(Dataset entries)
-*-*-

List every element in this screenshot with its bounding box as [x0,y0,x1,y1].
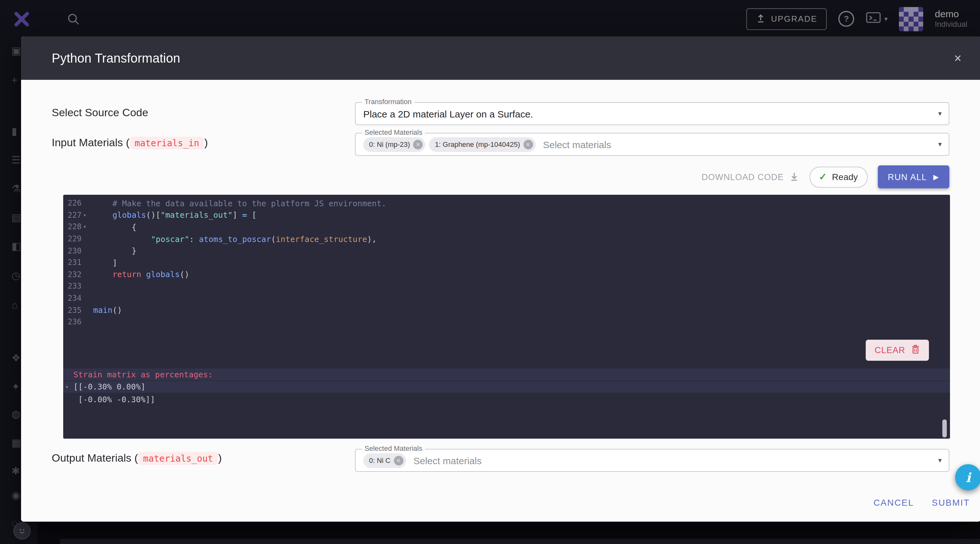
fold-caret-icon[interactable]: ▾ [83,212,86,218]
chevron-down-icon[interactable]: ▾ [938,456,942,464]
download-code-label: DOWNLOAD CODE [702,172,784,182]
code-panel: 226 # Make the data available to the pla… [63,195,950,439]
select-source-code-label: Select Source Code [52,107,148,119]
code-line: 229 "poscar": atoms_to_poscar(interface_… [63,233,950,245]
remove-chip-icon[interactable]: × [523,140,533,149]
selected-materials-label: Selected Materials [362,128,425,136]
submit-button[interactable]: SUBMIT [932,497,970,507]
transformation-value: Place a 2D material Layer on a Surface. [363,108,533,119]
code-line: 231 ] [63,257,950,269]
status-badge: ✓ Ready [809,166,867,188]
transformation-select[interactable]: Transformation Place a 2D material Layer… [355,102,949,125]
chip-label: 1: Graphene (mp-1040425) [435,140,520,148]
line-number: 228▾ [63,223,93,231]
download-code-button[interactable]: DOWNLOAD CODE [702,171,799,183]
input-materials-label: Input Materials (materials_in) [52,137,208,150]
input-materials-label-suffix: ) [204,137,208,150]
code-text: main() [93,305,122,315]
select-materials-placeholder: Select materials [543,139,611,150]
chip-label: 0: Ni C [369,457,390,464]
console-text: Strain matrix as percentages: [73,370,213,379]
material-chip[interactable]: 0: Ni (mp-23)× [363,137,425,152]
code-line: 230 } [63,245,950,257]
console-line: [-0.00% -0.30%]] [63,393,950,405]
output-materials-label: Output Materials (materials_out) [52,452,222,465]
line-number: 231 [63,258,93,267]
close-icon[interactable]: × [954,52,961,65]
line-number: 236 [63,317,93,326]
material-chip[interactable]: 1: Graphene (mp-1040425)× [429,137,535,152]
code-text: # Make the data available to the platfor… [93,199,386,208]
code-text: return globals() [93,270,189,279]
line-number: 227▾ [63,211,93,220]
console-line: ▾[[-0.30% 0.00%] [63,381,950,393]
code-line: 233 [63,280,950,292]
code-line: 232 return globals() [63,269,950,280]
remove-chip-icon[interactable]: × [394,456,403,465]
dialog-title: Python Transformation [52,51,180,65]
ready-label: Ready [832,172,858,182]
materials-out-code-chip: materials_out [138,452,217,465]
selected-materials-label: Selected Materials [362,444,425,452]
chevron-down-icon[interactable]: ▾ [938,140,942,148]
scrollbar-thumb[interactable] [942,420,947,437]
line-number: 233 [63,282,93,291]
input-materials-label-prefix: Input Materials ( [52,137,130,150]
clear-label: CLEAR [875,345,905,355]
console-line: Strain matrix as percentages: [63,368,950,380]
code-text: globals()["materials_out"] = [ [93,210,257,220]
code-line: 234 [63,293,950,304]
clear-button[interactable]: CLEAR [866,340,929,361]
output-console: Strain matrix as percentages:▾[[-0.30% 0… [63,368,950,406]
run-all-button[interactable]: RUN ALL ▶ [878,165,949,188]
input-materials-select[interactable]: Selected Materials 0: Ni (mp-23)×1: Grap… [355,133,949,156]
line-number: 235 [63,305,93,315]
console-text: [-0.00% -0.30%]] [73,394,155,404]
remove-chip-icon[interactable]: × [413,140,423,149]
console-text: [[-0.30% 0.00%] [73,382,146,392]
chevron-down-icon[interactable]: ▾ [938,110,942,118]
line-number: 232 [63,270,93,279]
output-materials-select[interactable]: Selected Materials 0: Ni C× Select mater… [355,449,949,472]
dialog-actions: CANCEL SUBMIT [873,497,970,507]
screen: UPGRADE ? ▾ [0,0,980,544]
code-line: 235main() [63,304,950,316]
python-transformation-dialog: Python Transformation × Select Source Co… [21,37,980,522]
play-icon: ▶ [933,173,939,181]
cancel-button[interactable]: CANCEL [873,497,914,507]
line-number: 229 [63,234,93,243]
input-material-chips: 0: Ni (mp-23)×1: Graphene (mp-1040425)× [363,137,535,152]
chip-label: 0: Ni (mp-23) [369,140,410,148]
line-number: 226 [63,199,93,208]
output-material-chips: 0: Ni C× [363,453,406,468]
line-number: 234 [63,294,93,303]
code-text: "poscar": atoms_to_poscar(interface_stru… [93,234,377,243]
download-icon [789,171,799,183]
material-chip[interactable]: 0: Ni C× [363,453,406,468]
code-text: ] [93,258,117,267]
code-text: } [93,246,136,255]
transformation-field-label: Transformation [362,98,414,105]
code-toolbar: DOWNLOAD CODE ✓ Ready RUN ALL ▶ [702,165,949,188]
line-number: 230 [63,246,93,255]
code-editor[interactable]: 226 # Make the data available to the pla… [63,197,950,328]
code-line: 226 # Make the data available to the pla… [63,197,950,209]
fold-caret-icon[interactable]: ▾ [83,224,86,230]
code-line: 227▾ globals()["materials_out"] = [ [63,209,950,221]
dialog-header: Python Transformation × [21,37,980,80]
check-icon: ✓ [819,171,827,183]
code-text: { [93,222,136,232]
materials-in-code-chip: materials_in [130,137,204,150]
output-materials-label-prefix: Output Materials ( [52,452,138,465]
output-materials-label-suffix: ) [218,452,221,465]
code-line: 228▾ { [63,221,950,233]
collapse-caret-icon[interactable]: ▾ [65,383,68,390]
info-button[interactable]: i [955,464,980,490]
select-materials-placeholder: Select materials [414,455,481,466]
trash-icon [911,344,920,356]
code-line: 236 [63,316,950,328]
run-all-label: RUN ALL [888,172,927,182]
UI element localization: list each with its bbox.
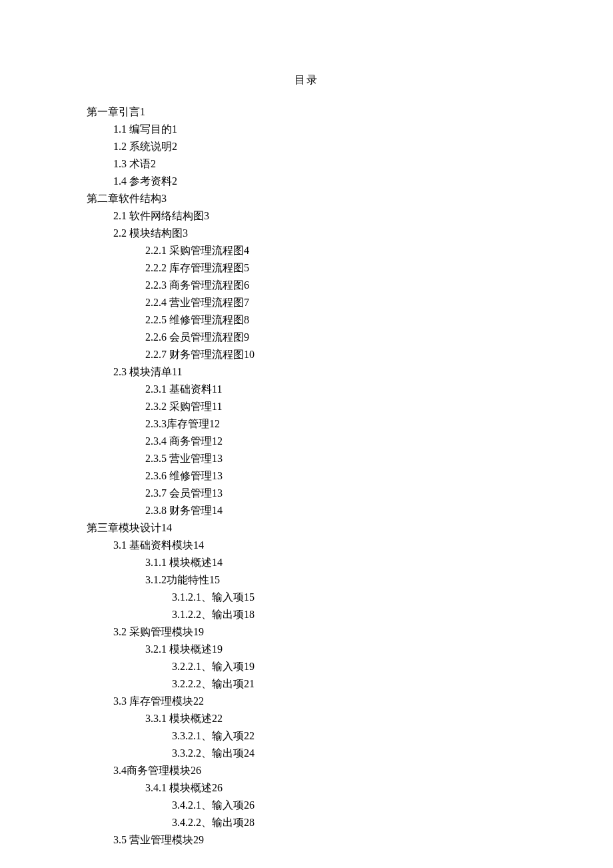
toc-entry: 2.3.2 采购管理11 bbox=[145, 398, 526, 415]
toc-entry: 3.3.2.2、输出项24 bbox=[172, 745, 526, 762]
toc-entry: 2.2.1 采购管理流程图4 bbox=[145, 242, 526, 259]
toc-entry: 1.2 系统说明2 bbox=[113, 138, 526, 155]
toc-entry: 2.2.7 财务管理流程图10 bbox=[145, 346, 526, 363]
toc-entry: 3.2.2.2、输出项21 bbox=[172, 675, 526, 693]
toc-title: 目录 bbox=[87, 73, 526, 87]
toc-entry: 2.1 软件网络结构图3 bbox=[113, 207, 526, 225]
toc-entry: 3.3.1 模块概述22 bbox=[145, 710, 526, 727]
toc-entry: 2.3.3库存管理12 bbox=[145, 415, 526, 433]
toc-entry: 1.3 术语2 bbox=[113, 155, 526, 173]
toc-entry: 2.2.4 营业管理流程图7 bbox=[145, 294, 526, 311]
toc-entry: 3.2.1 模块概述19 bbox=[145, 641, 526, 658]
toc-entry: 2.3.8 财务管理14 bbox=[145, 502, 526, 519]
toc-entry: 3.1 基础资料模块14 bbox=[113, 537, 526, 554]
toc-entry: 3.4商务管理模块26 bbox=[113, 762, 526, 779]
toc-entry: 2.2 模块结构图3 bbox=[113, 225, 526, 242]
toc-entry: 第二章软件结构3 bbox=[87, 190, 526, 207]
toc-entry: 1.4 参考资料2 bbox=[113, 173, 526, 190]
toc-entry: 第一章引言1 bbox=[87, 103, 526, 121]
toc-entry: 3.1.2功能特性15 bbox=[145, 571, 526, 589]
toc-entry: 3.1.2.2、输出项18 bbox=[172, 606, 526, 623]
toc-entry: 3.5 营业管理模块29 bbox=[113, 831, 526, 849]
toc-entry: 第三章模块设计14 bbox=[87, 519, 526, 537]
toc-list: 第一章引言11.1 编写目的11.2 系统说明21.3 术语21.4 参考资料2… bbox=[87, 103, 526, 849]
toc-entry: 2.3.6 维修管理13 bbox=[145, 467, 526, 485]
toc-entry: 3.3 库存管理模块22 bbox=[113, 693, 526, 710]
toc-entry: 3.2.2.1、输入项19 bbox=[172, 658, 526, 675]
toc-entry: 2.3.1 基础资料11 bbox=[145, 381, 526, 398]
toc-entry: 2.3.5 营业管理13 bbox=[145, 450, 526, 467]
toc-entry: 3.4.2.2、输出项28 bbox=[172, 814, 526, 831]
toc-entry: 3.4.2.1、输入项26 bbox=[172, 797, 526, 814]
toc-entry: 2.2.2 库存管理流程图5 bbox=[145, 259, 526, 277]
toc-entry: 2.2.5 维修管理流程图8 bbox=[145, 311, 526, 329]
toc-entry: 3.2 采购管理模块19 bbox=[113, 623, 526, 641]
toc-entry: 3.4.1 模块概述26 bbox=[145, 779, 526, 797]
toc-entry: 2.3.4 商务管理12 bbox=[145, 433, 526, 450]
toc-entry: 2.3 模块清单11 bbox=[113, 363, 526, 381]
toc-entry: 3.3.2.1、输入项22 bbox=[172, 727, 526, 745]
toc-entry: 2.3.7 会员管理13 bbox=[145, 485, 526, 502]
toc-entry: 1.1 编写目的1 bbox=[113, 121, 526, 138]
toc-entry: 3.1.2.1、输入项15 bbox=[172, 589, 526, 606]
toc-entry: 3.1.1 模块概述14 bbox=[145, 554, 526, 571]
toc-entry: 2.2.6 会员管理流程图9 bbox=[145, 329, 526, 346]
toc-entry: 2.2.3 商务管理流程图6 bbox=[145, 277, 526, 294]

-*-*-

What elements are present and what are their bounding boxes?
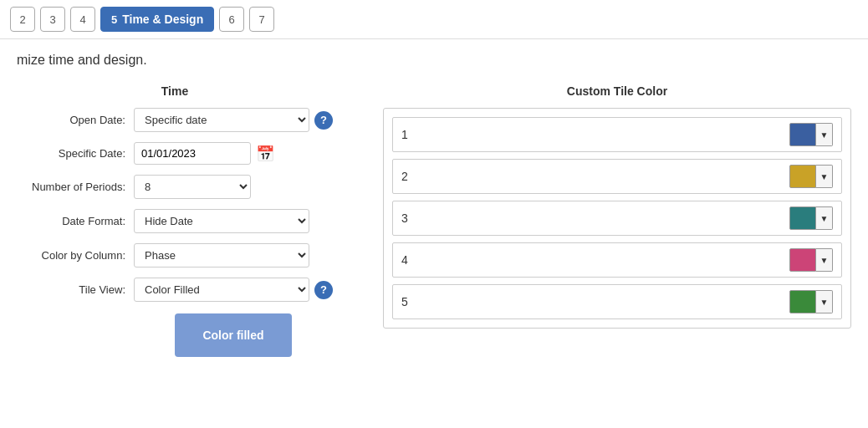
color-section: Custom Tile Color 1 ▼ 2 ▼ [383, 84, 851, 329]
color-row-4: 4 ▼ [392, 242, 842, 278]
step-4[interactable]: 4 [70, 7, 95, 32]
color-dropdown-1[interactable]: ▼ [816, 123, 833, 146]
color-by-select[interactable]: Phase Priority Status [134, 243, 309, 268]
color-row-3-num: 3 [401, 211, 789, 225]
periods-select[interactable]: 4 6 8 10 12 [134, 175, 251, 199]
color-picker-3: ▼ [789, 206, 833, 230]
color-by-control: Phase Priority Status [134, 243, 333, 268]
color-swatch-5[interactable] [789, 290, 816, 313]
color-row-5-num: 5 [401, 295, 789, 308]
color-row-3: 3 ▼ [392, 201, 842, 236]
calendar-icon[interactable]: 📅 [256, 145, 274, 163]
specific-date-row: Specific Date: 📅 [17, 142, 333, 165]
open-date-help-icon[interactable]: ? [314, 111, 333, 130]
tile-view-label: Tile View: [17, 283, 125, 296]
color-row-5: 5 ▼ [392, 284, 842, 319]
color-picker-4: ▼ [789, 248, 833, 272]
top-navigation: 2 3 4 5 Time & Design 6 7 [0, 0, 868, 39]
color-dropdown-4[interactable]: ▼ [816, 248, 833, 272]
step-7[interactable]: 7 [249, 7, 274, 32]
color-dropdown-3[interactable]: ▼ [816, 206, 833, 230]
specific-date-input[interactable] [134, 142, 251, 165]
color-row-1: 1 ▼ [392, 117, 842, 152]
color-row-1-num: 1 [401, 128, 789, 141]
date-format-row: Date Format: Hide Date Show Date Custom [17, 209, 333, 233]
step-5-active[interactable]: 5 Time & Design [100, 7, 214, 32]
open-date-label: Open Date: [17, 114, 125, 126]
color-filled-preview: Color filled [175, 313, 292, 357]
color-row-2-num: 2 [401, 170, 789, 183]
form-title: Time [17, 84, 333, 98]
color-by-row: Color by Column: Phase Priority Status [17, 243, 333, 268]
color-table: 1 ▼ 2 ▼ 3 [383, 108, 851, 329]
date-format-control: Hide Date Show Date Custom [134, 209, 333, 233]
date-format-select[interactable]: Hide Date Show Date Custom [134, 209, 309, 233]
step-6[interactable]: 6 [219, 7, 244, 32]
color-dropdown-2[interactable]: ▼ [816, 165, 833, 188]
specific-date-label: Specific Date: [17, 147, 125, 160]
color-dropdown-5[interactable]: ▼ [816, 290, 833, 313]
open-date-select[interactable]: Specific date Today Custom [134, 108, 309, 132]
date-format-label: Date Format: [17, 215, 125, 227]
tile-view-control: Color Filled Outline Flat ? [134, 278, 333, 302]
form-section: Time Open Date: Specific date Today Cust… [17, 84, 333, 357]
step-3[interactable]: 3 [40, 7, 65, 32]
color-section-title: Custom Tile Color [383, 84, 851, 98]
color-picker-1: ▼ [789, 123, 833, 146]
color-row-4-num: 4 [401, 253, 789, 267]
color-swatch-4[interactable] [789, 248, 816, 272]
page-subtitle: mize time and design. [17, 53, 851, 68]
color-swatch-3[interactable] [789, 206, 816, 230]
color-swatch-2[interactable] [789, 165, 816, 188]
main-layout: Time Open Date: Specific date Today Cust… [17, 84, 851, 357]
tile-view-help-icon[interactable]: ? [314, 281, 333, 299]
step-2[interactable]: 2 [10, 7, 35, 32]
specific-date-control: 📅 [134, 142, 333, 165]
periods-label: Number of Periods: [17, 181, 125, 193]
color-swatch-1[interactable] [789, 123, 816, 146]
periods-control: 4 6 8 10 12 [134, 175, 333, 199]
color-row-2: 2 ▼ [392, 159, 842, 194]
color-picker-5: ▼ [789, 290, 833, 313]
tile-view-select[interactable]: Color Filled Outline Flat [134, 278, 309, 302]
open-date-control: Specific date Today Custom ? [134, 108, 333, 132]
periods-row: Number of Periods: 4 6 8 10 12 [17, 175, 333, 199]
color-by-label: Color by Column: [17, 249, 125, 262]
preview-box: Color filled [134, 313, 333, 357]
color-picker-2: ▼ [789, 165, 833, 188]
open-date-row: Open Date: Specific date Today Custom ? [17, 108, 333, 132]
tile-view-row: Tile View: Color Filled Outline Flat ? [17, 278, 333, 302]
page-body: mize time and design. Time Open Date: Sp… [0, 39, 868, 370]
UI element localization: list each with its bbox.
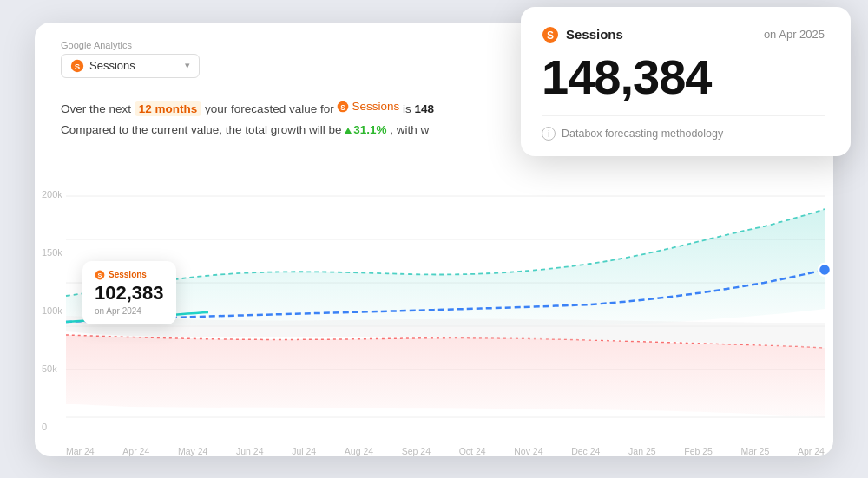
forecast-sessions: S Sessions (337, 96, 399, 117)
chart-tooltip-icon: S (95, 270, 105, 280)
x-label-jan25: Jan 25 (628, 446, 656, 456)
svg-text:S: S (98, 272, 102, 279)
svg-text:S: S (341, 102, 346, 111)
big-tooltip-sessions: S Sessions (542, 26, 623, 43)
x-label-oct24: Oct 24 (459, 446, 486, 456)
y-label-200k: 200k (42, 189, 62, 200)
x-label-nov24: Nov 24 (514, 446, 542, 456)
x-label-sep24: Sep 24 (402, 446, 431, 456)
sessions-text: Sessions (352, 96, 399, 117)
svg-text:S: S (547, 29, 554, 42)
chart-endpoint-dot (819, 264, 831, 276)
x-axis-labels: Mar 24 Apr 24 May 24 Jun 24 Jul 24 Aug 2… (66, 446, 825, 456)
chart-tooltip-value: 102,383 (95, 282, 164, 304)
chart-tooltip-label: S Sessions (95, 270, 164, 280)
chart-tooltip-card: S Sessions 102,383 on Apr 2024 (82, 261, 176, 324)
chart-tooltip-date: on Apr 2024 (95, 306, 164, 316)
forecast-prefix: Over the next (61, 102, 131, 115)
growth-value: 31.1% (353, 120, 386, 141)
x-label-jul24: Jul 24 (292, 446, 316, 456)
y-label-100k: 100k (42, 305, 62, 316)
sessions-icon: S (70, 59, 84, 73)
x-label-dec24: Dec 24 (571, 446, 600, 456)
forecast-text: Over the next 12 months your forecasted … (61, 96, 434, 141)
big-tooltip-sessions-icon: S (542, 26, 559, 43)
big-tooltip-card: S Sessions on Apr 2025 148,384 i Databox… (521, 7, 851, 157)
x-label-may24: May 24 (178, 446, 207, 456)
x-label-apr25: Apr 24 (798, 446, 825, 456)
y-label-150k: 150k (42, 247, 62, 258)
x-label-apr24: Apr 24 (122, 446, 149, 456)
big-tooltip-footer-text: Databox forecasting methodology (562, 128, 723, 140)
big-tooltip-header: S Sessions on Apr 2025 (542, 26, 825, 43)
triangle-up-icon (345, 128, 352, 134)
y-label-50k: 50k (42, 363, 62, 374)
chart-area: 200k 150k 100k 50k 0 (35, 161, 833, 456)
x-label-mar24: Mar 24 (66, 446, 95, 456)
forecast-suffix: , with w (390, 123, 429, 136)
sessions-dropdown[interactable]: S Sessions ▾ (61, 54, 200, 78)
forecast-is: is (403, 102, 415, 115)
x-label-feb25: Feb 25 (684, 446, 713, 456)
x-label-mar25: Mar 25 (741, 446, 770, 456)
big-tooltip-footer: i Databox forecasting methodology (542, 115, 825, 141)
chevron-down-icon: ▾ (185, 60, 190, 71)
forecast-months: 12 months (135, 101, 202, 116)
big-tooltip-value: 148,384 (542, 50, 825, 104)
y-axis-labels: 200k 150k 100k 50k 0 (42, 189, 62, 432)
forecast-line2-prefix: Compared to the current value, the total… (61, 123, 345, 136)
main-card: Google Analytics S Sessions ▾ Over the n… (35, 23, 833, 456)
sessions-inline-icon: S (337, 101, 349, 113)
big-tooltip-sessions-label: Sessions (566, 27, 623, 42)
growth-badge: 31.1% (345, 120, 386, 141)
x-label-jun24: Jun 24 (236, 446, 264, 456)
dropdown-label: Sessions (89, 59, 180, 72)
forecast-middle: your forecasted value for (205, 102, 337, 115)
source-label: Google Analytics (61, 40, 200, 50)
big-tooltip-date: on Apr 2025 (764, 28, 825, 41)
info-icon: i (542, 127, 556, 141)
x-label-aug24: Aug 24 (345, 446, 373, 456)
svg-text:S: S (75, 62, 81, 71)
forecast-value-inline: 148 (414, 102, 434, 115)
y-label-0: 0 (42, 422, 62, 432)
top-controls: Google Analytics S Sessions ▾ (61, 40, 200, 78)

-*-*-

*What you need to do*
From the records, copy every line that has the string "globals" in it.

*Solved problem*
code-text: return globals() [93,270,189,279]
code-line: 232 return globals() [63,269,950,280]
code-text: globals()["materials_out"] = [ [93,210,257,220]
code-line: 227▾ globals()["materials_out"] = [ [63,209,950,221]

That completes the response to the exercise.